No relatório de 2022, a organização humanitária aponta o dedo a Portugal não só nas limitações ao direito à habitação, mas também na continuidade da brutalidade policial, violência e discriminação de género, exploração de migrantes e degradação ambiental
A Amnistia Internacional lança esta terça-feira o seu relatório anual sobre o estado dos direitos humanos no mundo em 2022 e traça os pontos negros identificados em Portugal. O primeiro alerta vai para a continuação da violência policial, já referida em edições anteriores, e para a desresponsabilização dos agentes por má conduta. “Persistem os relatos de uso excessivo da força e de outros maus-tratos pela parte de policiais”, lê-se no documento.
Entre 23 de maio e 3 de junho de 2022, peritos do Comité para a Prevenção da Tortura do Conselho da Europa visitou dez prisões e locais de detenção, quatro postos da GNR e dez esquadras da PSP. A deslocação de 12 dias em território nacional teve por missão fazer o ‘follow up’ da “extensa lista de recomendações” redigida pelo CPT após uma avaliação em 2019, nomeadamente em relação à eficácia da investigação de denúncias de maus tratos por agentes da autoridade e às condições em que ‘vivem’ e como são tratados os reclusos e os detidos. Foi dada especial atenção aos preventivos e às mulheres. O relatório final está ainda em elaboração.
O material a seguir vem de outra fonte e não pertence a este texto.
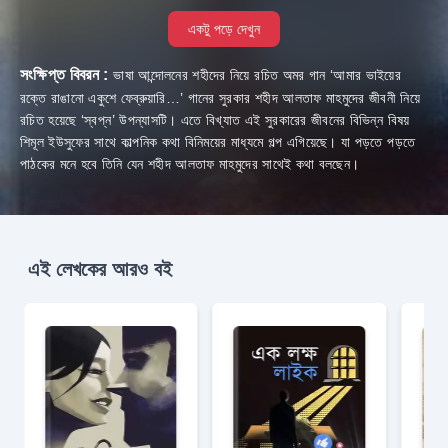
একটু পড়ে দেখুন
সংক্ষিপ্ত বিবরন :
ভাষা আন্দোলনের শহীদের নিয়ে রচিত অমর গান ‘আমার ভাইয়ের
রক্তে রাঙানো একুশে ফেব্রুয়ারি…’ গানের সুরকার শহীদ আলতাফ মাহমুদের জীবনী নিয়ে
রচিত হয়েছে ‘স্বপ্ন’ উপন্যাসটি। এতে বিখ্যাত এই সুরকারের জীবনের বিভিন্ন বিষয়
শিমূল ইউসুফের সাথে কাল্পনিক কথা বিনিময়ের মাধ্যমে গল্প এগিয়েছে। যা পড়তে পড়তে
পাঠকের মনে হবে তিনি যেন শহীদ আলতাফ মাহমুদের সাথেই কথা বলছেন।
এই লেখকের আরও বই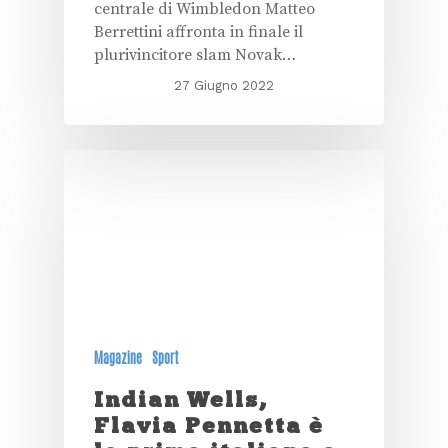
centrale di Wimbledon Matteo
Berrettini affronta in finale il
plurivincitore slam Novak…
27 Giugno 2022
Magazine
Sport
Indian Wells,
Flavia Pennetta è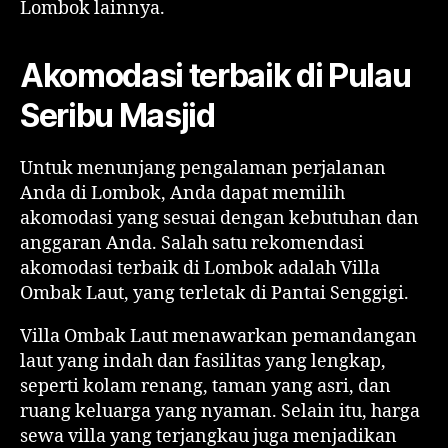
Lombok lainnya.
Akomodasi terbaik di Pulau
Seribu Masjid
Untuk menunjang pengalaman perjalanan
Anda di Lombok, Anda dapat memilih
akomodasi yang sesuai dengan kebutuhan dan
anggaran Anda. Salah satu rekomendasi
akomodasi terbaik di Lombok adalah Villa
Ombak Laut, yang terletak di Pantai Senggigi.
Villa Ombak Laut menawarkan pemandangan
laut yang indah dan fasilitas yang lengkap,
seperti kolam renang, taman yang asri, dan
ruang keluarga yang nyaman. Selain itu, harga
sewa villa yang terjangkau juga menjadikan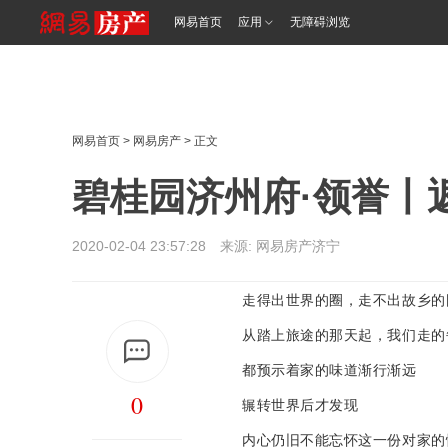
网易首页
应用
无障碍浏览
网易首页
>
网易房产
> 正文
碧桂园济州府·领誉丨
2020-02-04 23:57:28 来源: 网易房产济宁
走得出世界的圈，走不出故乡的
从踏上旅途的那天起，我们走的
都预示着家的味道渐行渐远
0
辗转世界后才发现
内心仍旧不能忘怀这一份对家的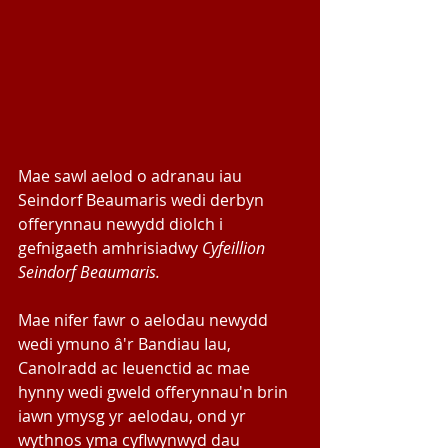
Mae sawl aelod o adranau iau 
Seindorf Beaumaris wedi derbyn 
offerynnau newydd diolch i 
gefnigaeth amhrisiadwy 
Cyfeillion 
Seindorf Beaumaris.
Mae nifer fawr o aelodau newydd 
wedi ymuno â'r Bandiau Iau, 
Canolradd ac Ieuenctid ac mae 
hynny wedi gweld offerynnau'n brin 
iawn ymysg yr aelodau, ond yr 
wythnos yma cyflwynwyd dau 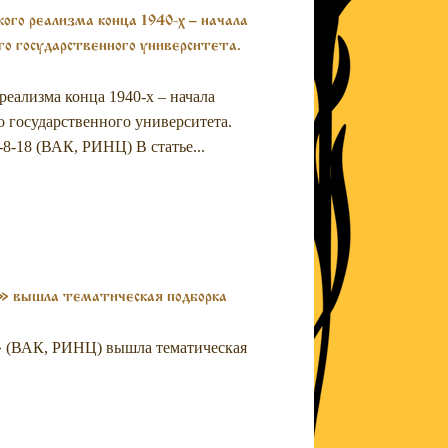
ого реализма конца 1940-х – начала
ого государственного университета.
реализма конца 1940-х – начала
го государственного университета.
-3-8-18 (ВАК, РИНЦ) В статье...
а» вышла тематическая подборка
» (ВАК, РИНЦ) вышла тематическая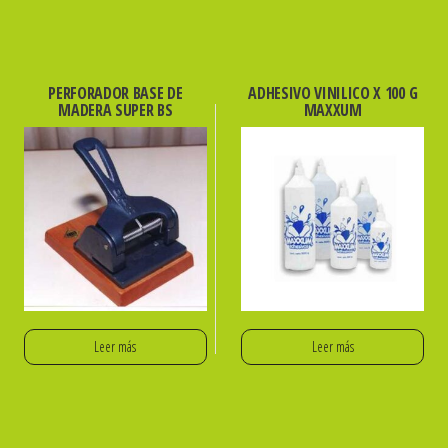
PERFORADOR BASE DE
ADHESIVO VINILICO X 100 G
MADERA SUPER BS
MAXXUM
Leer más
Leer más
Em matéria de violência sexual e discriminação de género, a Amnistia vai buscar as conclusões da análise periódica da Convenção sobre a Eliminação de Todas as Formas de Discriminação contra as Mulheres (CEDAW), realizada em julho de 2022, para apontar o dedo à “inadequação do quadro legislativo e institucional português e à insuficiência de serviços para lidar com a violência de género contra as mulheres”. É referida, em concreto, a preocupação com as taxas de abandono escolar entre as raparigas ciganas devido ao casamento infantil e/ou forçado e à gravidez adolescente, “um problema habitualmente ignorado pelas autoridades”.
A crise habitacional que se vive em Portugal – e que já estava identificada há alguns anos - é o terceiro ponto que suscita críticas à Amnistia Internacional. “As medidas tomadas pelo Governo [em 2022] foram insuficientes para melhorar as condições de habitação e garantir casas acessíveis, apesar dos dados divulgados no final de 2021 mostrarem que mais de 38 mil pessoas precisavam de um teto. A isso junta-se a manutenção de relatos de “despejos forçados que deixam as pessoas em piores condições habitacionais, em alguns casos sem-abrigo”, e que afetam “desproporcionalmente” a população de etnia cigana e de origem africana.
Casos de exploração de milhares de trabalhadores migrantes na agricultura, a maioria do sudeste asiático, e as condições inadequadas de habitação em que vivem merecem outro puxão de orelhas a Portugal por parte da organização. É dado como exemplo o caso de Odemira, revelado em janeiro de 2022. Em junho, o Grupo de Peritos sobre o Tráfico de Seres Humanos (GRETA), do Conselho da Europa, que tinha visitado o país em 2021, assinalou que a exploração laboral mantinha-se como a forma mais comum de abuso das vítimas, atingindo principalmente o setor agrícola e a hotelaria.
Por fim, a Amnistia Internacional critica a lentidão de Portugal em matéria ambiental. Após uma visita ao país, em setembro de 2022 o relator especial para os direitos humanos e ambiente das Nações Unidas concluiu que as autoridades nacionais têm de acelerar a sua atuação no combate à poluição do ar e gestão de resíduos, e na prevenção dos grandes incêndios florestais. Citando dados da Direção-Geral da Saúde, de julho de 2022, a organização humanitária alerta para as mais de mil mortes relacionadas com vagas de calor extremo nesse ano. E fala também da seca que, segundo o Instituto Português do Mar e da Atmosfera (IPMA), em agosto de 2022 era severa em 60,4% do território nacional e extrema em 39,6%.